Une question ne tarde pas à se poser : « Et que veut-on dire, exactement ? Que le livre est essentiel, ou qu'acheter des livres est essentiel ? » À ce titre, difficile de ne pas relever certains profils parmi les partisans des réouvertures de librairies : des patrons de grosses maisons d'édition, des gérants de chaînes de librairies, des organisations professionnelles — des auteurs aussi, cependant, maillon très fragile de la chaîne du livre... Et même un fameux animateur d'émission littéraire sur France 5, qui plaide pour les libraires, oubliant au passage bibliothèques et médiathèques.
Notons aussi que les personnes qui ont accepté de témoigner pour cet article l'ont toutes faite de manière anonyme, craignant des conséquences professionnelles néfastes. Liberté d'expression, donc, à condition de moutonner façon Panurge ?

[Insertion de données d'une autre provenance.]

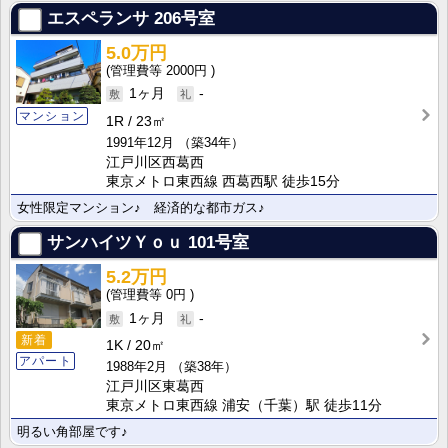
エスペランサ
206号室
5.0万円
2000円
1ヶ月
-
マンション
1R
23㎡
1991年12月
（築34年）
江戸川区西葛西
東京メトロ東西線 西葛西駅 徒歩15分
女性限定マンション♪ 経済的な都市ガス♪
サンハイツＹｏｕ
101号室
5.2万円
0円
1ヶ月
-
新着
1K
20㎡
アパート
1988年2月
（築38年）
江戸川区東葛西
東京メトロ東西線 浦安（千葉）駅 徒歩11分
明るい角部屋です♪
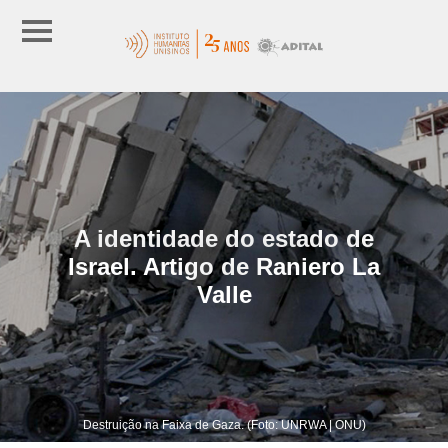
A identidade do estado de
Israel. Artigo de Raniero La
Valle
Destruição na Faixa de Gaza. (Foto: UNRWA | ONU)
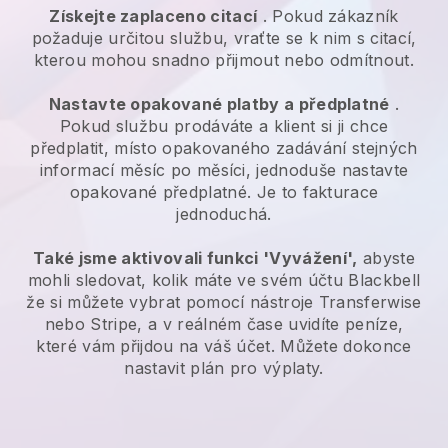
Získejte zaplaceno citací
. Pokud zákazník
požaduje určitou službu, vraťte se k nim s citací,
kterou mohou snadno přijmout nebo odmítnout.
Nastavte opakované platby a předplatné
.
Pokud službu prodáváte a klient si ji chce
předplatit, místo opakovaného zadávání stejných
informací měsíc po měsíci, jednoduše nastavte
opakované předplatné. Je to fakturace
jednoduchá.
Také jsme aktivovali funkci 'Vyvážení',
abyste
mohli sledovat, kolik máte ve svém účtu
Blackbell
že si můžete vybrat pomocí nástroje Transferwise
nebo Stripe, a v reálném čase uvidíte peníze,
které vám přijdou na váš účet. Můžete dokonce
nastavit plán pro výplaty.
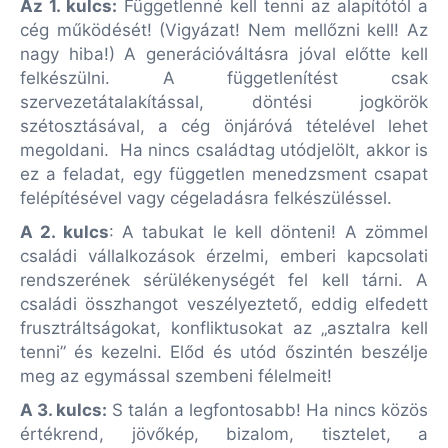
Az 1. kulcs:
Függetlenné kell tenni az alapítótól a
cég működését! (Vigyázat! Nem mellőzni kell! Az
nagy hiba!) A generációváltásra jóval előtte kell
felkészülni. A függetlenítést csak
szervezetátalakítással, döntési jogkörök
szétosztásával, a cég önjáróvá tételével lehet
megoldani. Ha nincs családtag utódjelölt, akkor is
ez a feladat, egy független menedzsment csapat
felépítésével vagy cégeladásra felkészüléssel.
A 2. kulcs
: A tabukat le kell dönteni! A zömmel
családi vállalkozások érzelmi, emberi kapcsolati
rendszerének sérülékenységét fel kell tárni. A
családi összhangot veszélyeztető, eddig elfedett
frusztráltságokat, konfliktusokat az „asztalra kell
tenni” és kezelni. Előd és utód őszintén beszélje
meg az egymással szembeni félelmeit!
A 3. kulcs:
S talán a legfontosabb! Ha nincs közös
értékrend, jövőkép, bizalom, tisztelet, a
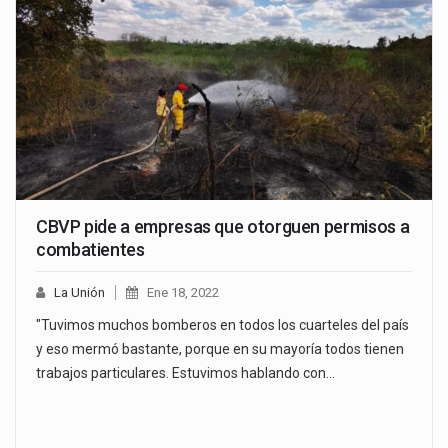
CBVP pide a empresas que otorguen permisos a
combatientes
La Unión
Ene 18, 2022
"Tuvimos muchos bomberos en todos los cuarteles del país
y eso mermó bastante, porque en su mayoría todos tienen
trabajos particulares. Estuvimos hablando con…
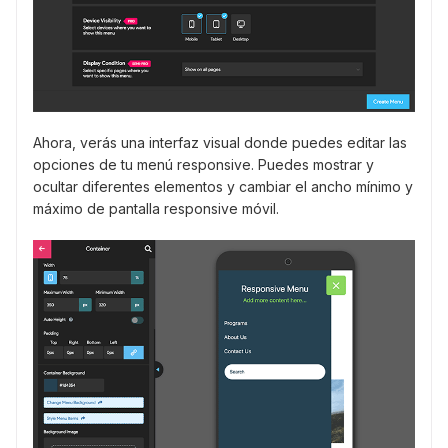
Ahora, verás una interfaz visual donde puedes editar las
opciones de tu menú responsive. Puedes mostrar y
ocultar diferentes elementos y cambiar el ancho mínimo y
máximo de pantalla responsive móvil.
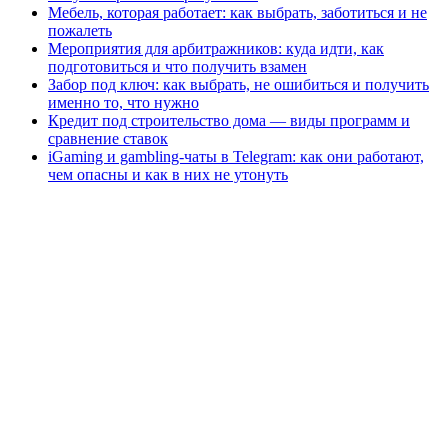
Мебель, которая работает: как выбрать, заботиться и не
пожалеть
Мероприятия для арбитражников: куда идти, как
подготовиться и что получить взамен
Забор под ключ: как выбрать, не ошибиться и получить
именно то, что нужно
Кредит под строительство дома — виды программ и
сравнение ставок
iGaming и gambling-чаты в Telegram: как они работают,
чем опасны и как в них не утонуть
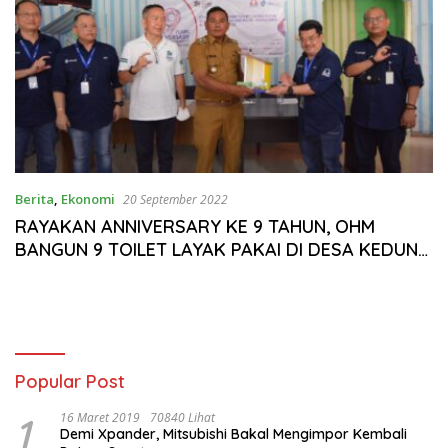
Berita
,
Ekonomi
20 September 2022
RAYAKAN ANNIVERSARY KE 9 TAHUN, OHM
BANGUN 9 TOILET LAYAK PAKAI DI DESA KEDUNG
DALEM, MAUK, TANGERANG
Popular Post
1
16 Maret 2019
70840 Lihat
Demi Xpander, Mitsubishi Bakal Mengimpor Kembali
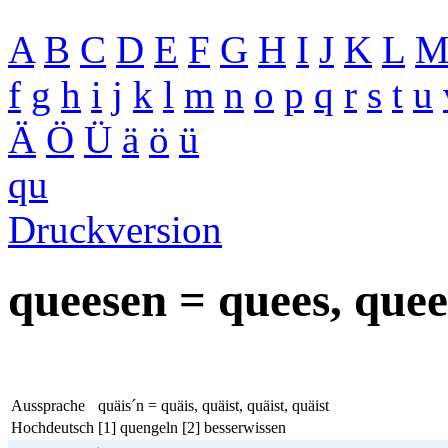
A
B
C
D
E
F
G
H
I
J
K
L
f
g
h
i
j
k
l
m
n
o
p
q
r
s
t
u
Ä
Ö
Ü
ä
ö
ü
qu
Druckversion
queesen = quees, quees
Aussprache
quäis´n = quäis, quäist, quäist, quäist
Hochdeutsch
[1] quengeln [2] besserwissen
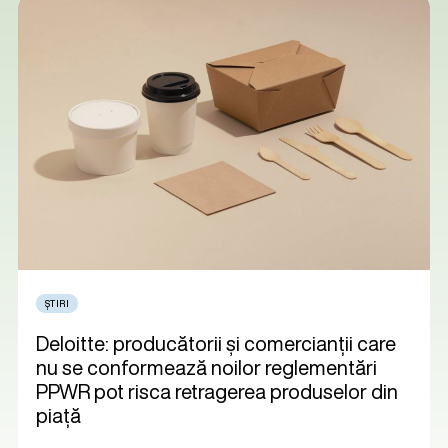
ȘTIRI
Deloitte: producătorii și comercianții care
nu se conformează noilor reglementări
PPWR pot risca retragerea produselor din
piață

Or, il semble évident que le facteur économique entre en compte pour motiver cette demande de réouverture : très peu de textes appelant à l'ouverture des librairies demandent le même traitement pour les bibliothèques, qui versent pourtant des droits d'auteur aux artistes [via le droit de prêt, constitué par une contribution de l’État sur la base des usagers inscrits en bibliothèques et une contribution des fournisseurs de livres sur la base de leurs ventes aux bibliothèques, NdR] et achètent des livres en passant par les libraires.
Le syndicat du livre SGLCE-CGT s'étonne d'ailleurs de ce basculement : à l'occasion de ce second confinement, les enjeux économiques passeraient au premier plan, au détriment de la santé des libraires, en particulier des salariés.
#Librairies Communiqué du collectif CGT des salariés des librairies à propos de la situation actuelle. pic.twitter.com/zA76M4Cb4x
— Syndicat général Livre et Communication écrite CGT (@SGLCE_CGT) November 2, 2020
Dans une économie capitaliste, la lutte des classes n'est évidemment jamais terminée : « Ce ne sont pas les principaux intéressés qui parlent [d'ouvrir les librairies au public, NdR]. Ce n'est pas eux qui sont mis en danger dans le contact avec le public. Je comprends par contre que cela part d'un bon sentiment, mais sans souci de la réalité du terrain », relève une libraire « polyvalente » qui fait « un peu de tout » dans la librairie. « Oui, le travail prime sur la santé. C'est une idéologie dominante », déplore-t-elle en écho au discours de Macron sur le nouveau confinement, qui mettait pratiquement à égalité la santé des citoyens et celle de l'économie.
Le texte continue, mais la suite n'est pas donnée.